U.S. Const. vs. S.C. Const.
While the South Carolina’s protection against unreasonable searches and seizures is nearly identical to the Fourth Amendment, it actually goes a bit further in its protections.
“The Fourth Amendment to the United States Constitution prohibits unreasonable searches and seizures: ‘The right of the people to be secure in their persons, houses, papers, and effects, against unreasonable searches and seizures, shall not be violated....’ U.S. Const. amend. IV. The South Carolina Constitution also provides a safeguard against unlawful searches and seizures. The relationship between the two constitutions is significant because ‘[s]tate courts may afford more expansive rights under state constitutional provisions than the rights which are conferred by the Federal Constitution.’ Id.
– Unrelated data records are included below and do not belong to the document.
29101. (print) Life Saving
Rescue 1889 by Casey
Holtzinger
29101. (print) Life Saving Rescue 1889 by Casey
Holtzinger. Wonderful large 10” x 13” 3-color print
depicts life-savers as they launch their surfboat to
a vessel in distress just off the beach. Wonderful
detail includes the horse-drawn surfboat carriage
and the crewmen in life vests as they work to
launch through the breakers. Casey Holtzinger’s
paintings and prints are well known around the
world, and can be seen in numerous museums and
Therefore, this Court may interpret the state protection against unreasonable searches and seizures in such a way as to provide greater protection than the federal Constitution. In addition to language that mirrors the Fourth Amendment, S.C. Const. art. 1 § 10 contains an express protection of the right to privacy: ‘The right of the people to be secure in their persons, houses, papers, and effects against unreasonable searches and seizures and unreasonable invasions of privacy shall not be violated....’ By articulating a specific prohibition against ‘unreasonable invasions of privacy,’ the people of South Carolina have indicated that searches and seizures that do not offend the federal Constitution may still offend the South Carolina Constitution. Accordingly, the South Carolina Constitution favors an interpretation offering a higher level of privacy protection than the Fourth Amendment.”
State v. Weaver, 374 S.C. 313, 321–22 (2007).